June 26, 2022

Book Clubs Mean Business – The Millions

This year marks the 60th anniversary of Waiting for Godot Publication in English – Beckett’s self-translation of his original piece in French, Waiting for Godotback to their mother tongue. Godot was not Beckett’s first attempt at French composition; he had started writing poetry in French as early as 1938 and translated Murphy in French in 1939. But Waiting for Godot was Beckett’s major foray into what would become his career-long routine of composing in French and translating himself into English. In the curious underworld of Beckettian translation studies, this is a controversial subject. Some critics regard the dual nature of Beckett’s work as its distinguishing quality. Certainly, Beckett’s eccentric writing practice makes his bilingual corpus unique in the history of literature. But how to classify self-translated texts? They eschew traditional categories, dwelling in a hazy realm between translation, revision, and authorial reinterpretation.

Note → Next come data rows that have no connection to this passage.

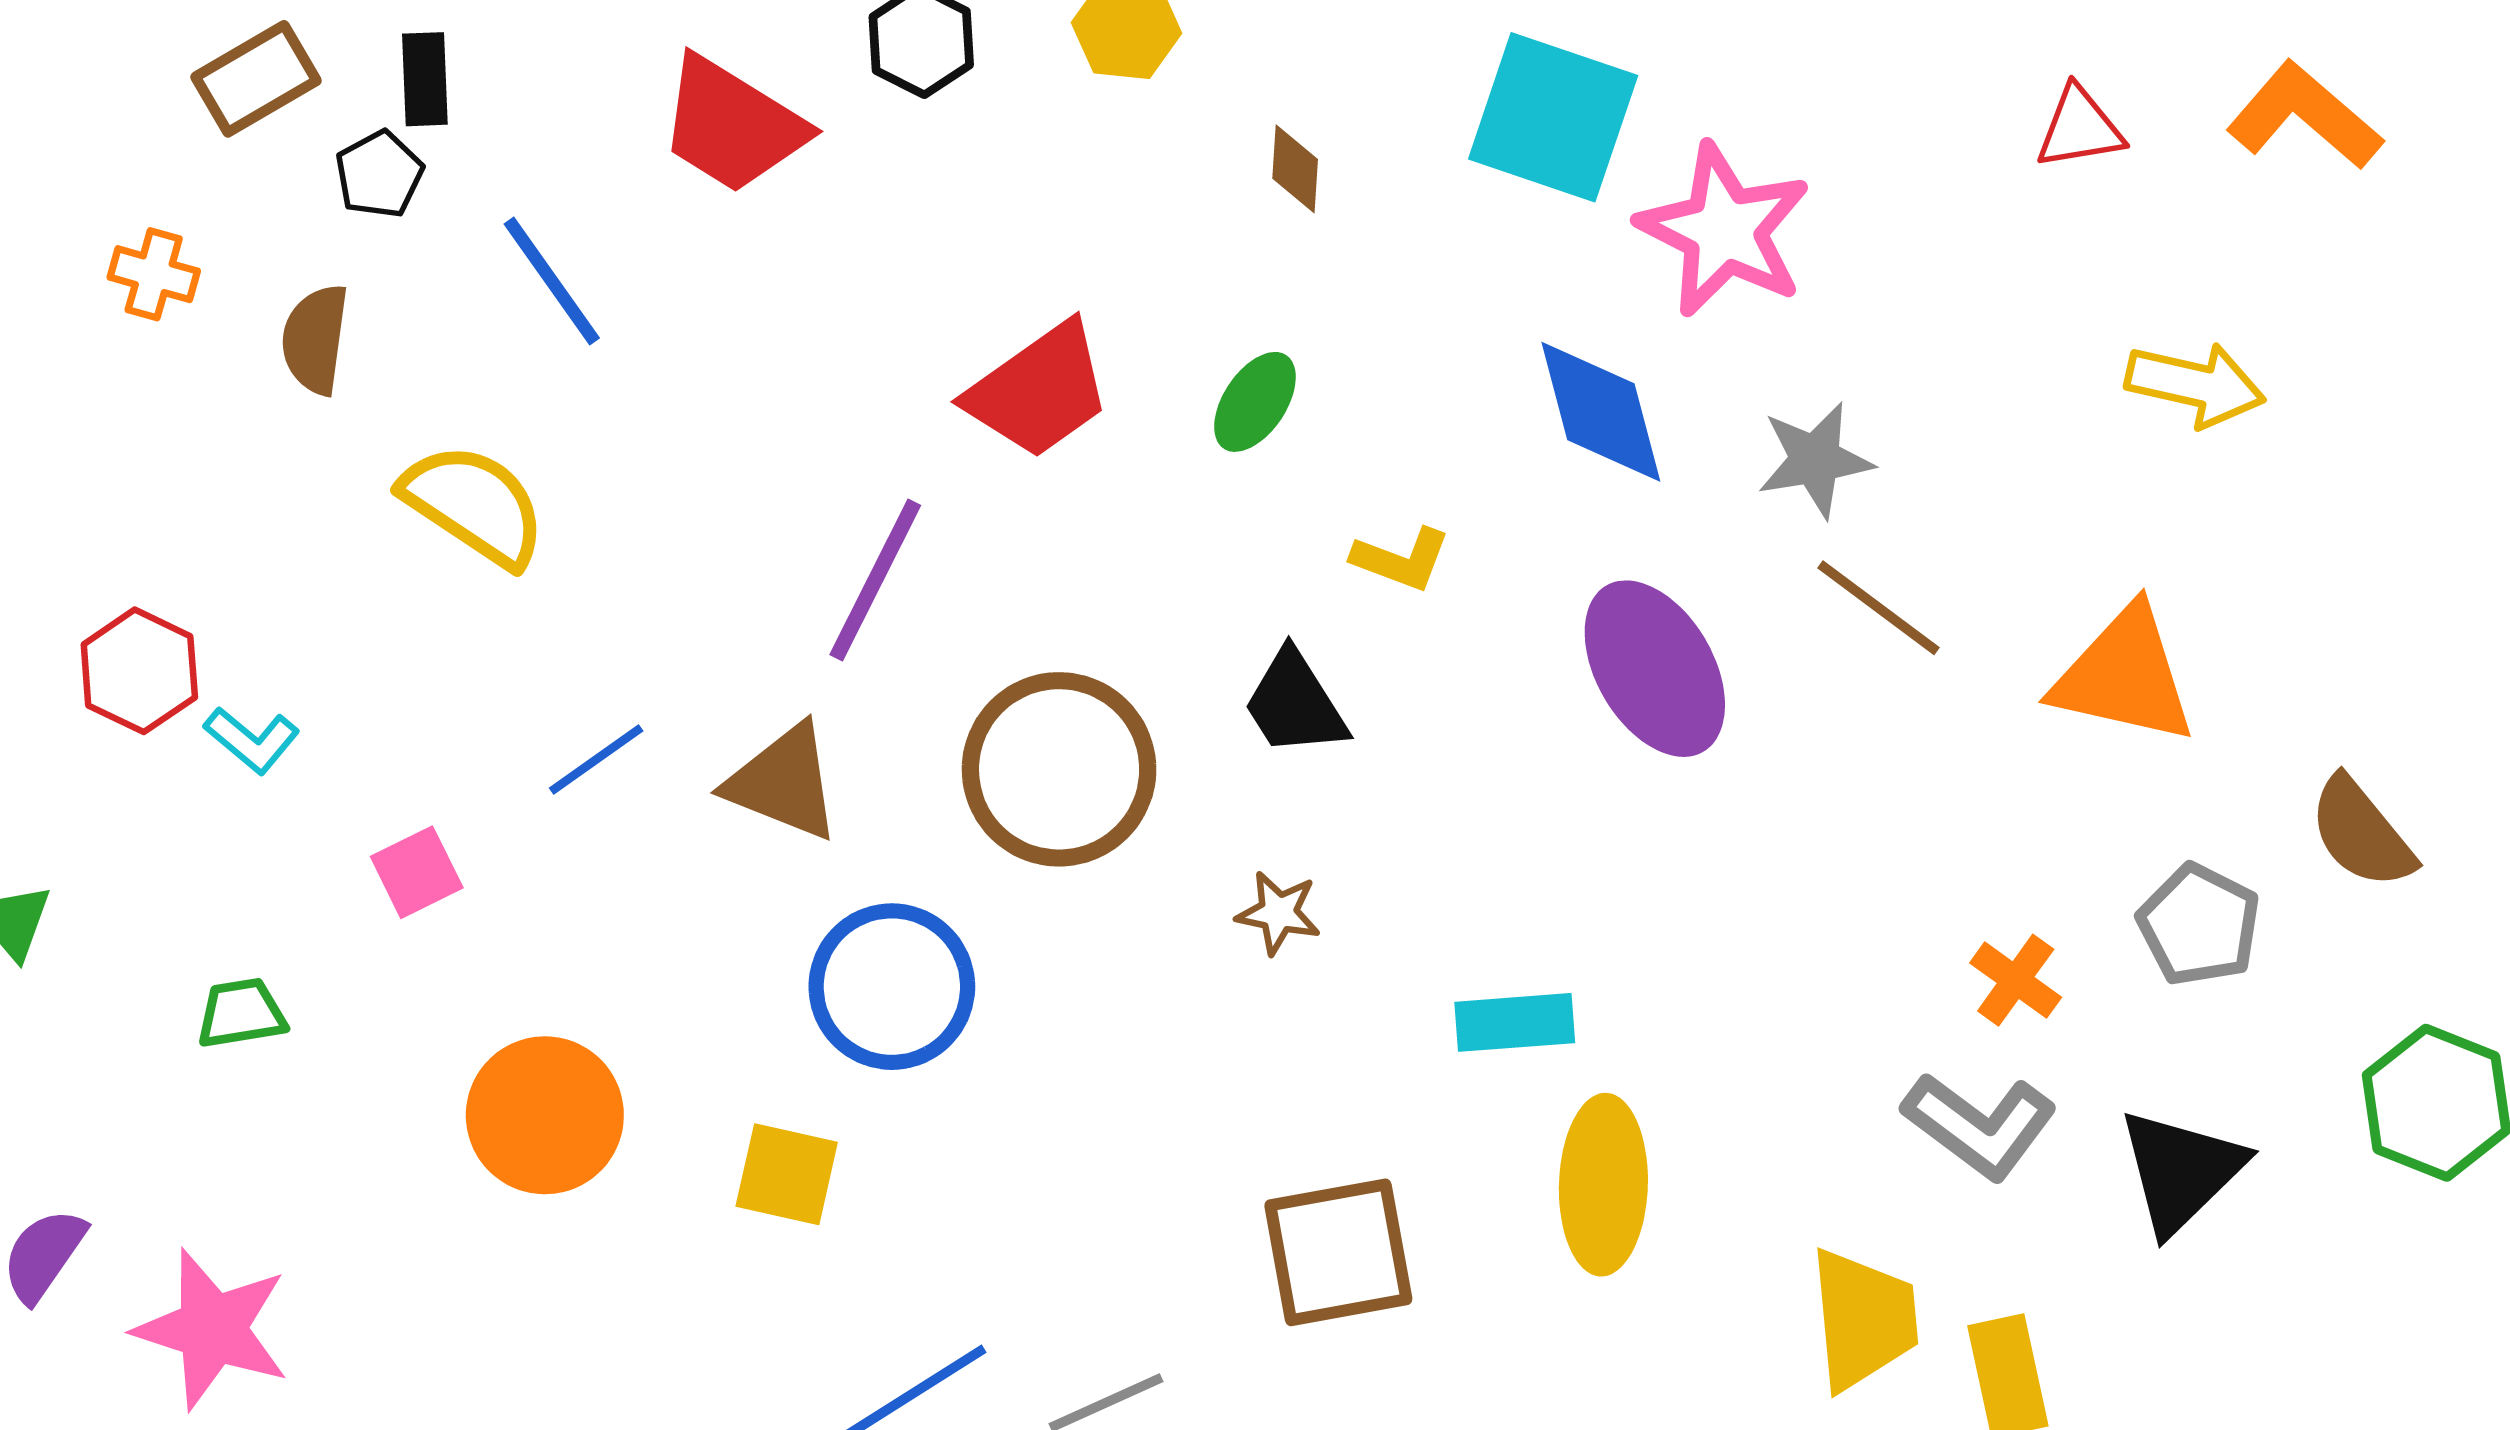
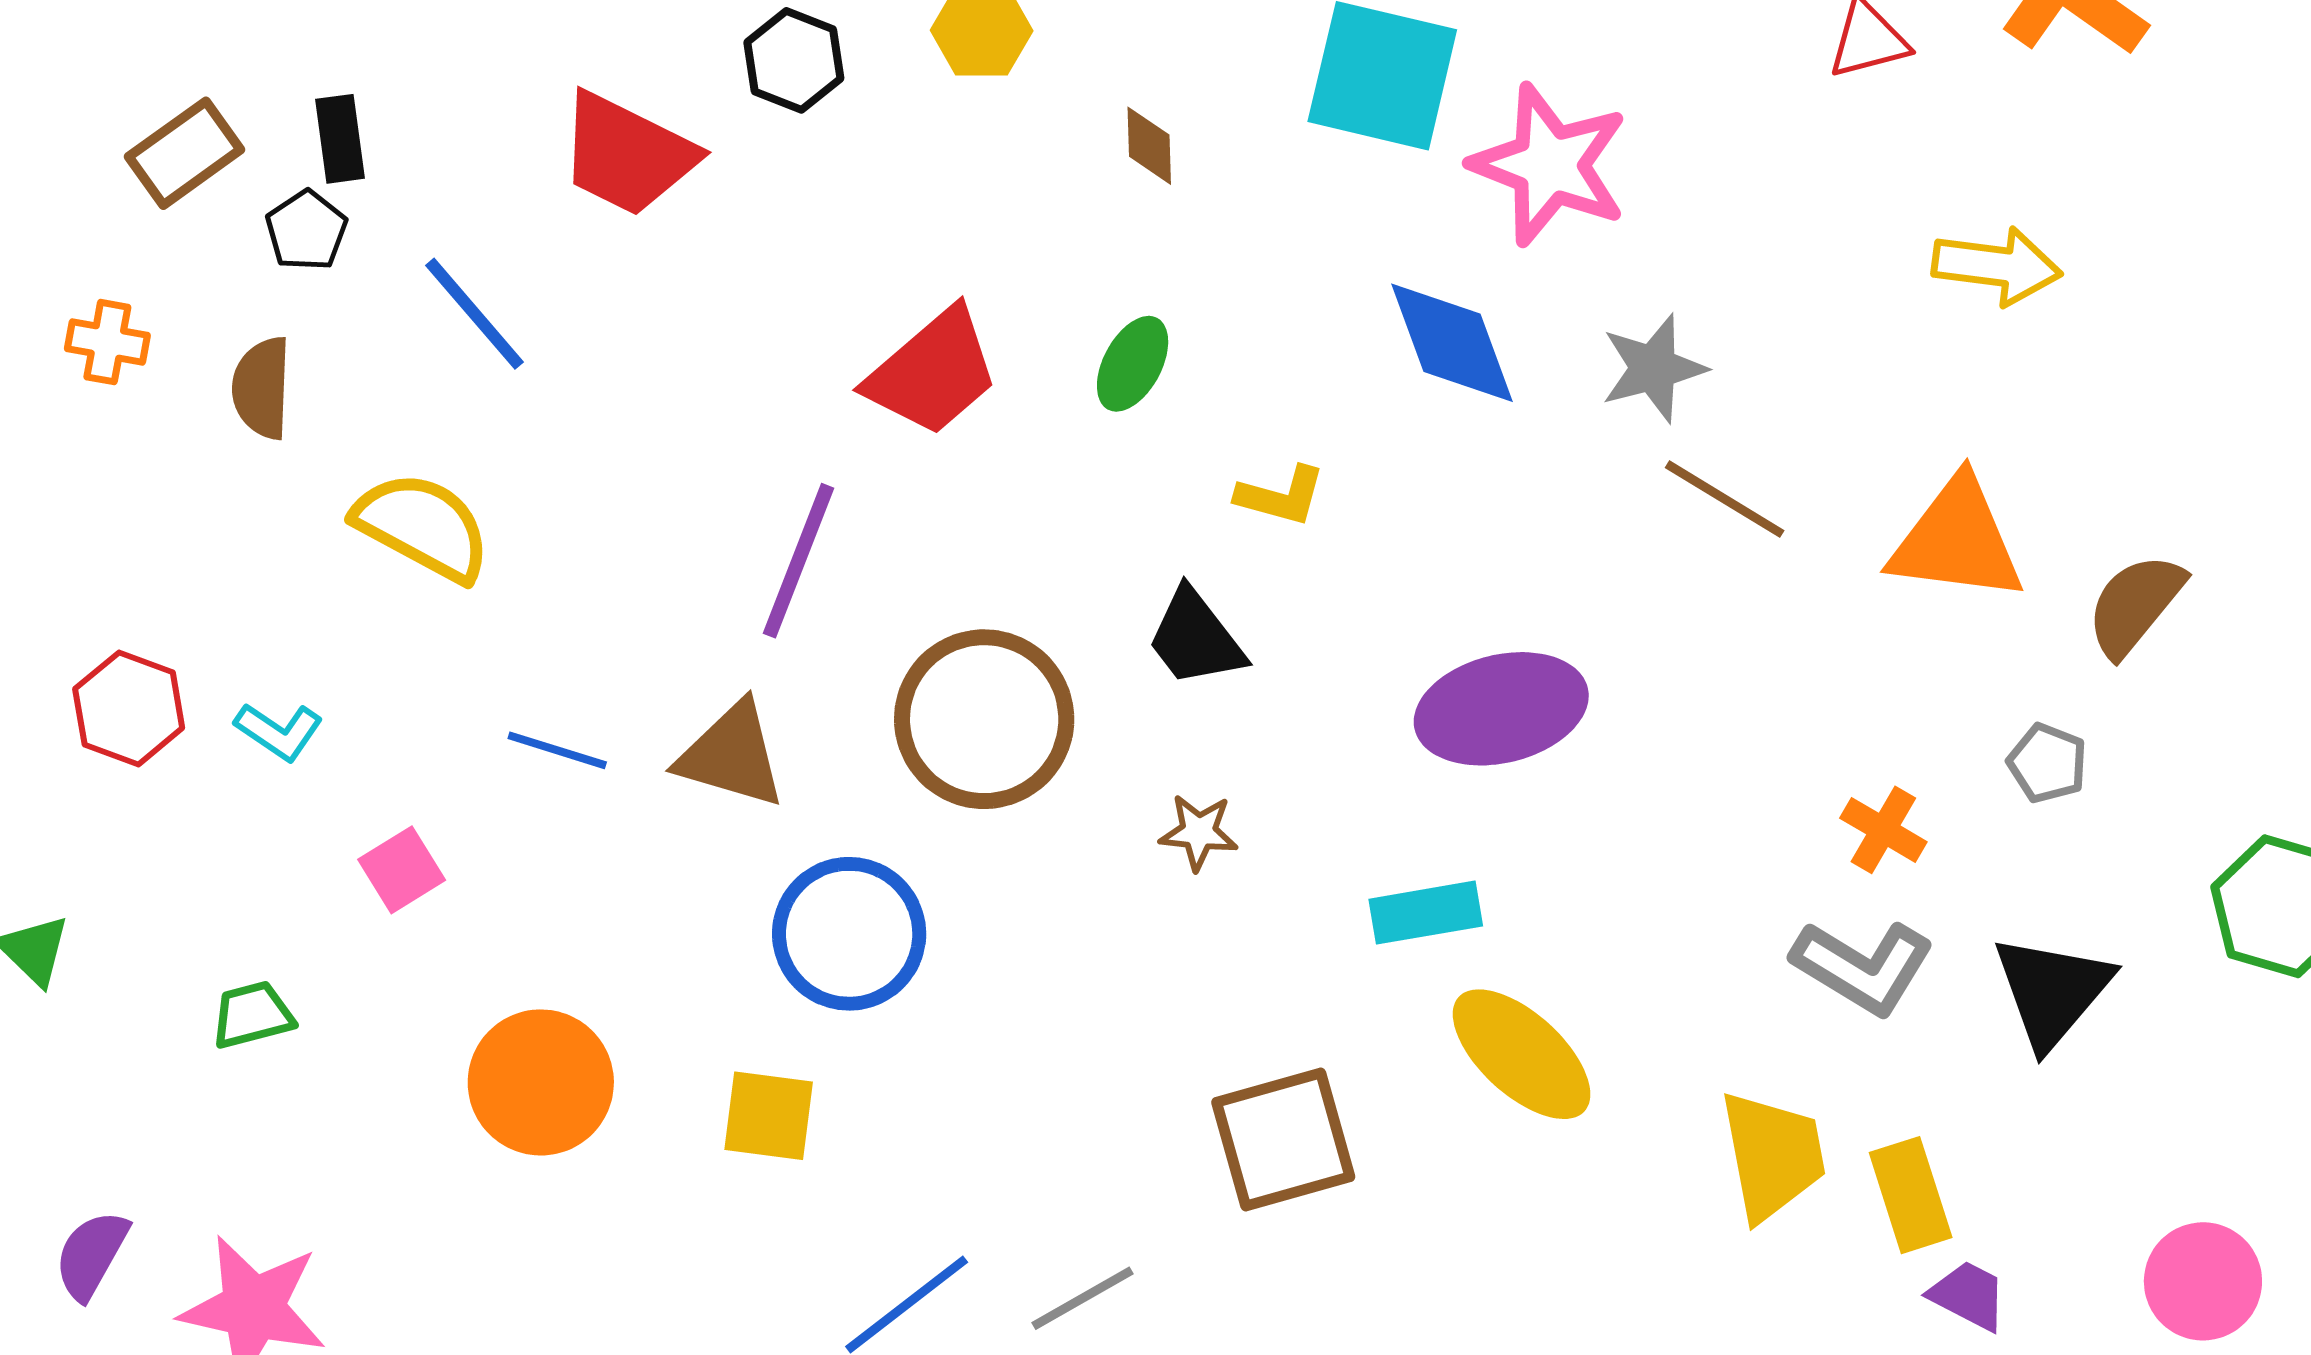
purple ellipse: (1655, 669) -> (1501, 709), moved, turned -68
cyan L-shape: (252, 740) -> (279, 731), moved
blue line: (596, 759) -> (557, 750), turned 58
brown semicircle: (2361, 833) -> (2135, 605), moved, turned 84
gray pentagon: (2199, 925) -> (2047, 763), size x0.7
yellow ellipse: (1603, 1185) -> (1522, 1054), turned -44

Then there is the question of precedence: which text — French or English — appears as the authoritative version? The English “translations”, written in Beckett’s native language, question the “originality” of the original French texts. After all, don’t the French originals already involve translation work? Most scholars agree that both versions of Godot should be studied side by side. Thus, any notion of priority is canceled, and the possibility of locating an “original” text, so central to our conceptions of artistic production, is practically swallowed up by this black hole of textual duality.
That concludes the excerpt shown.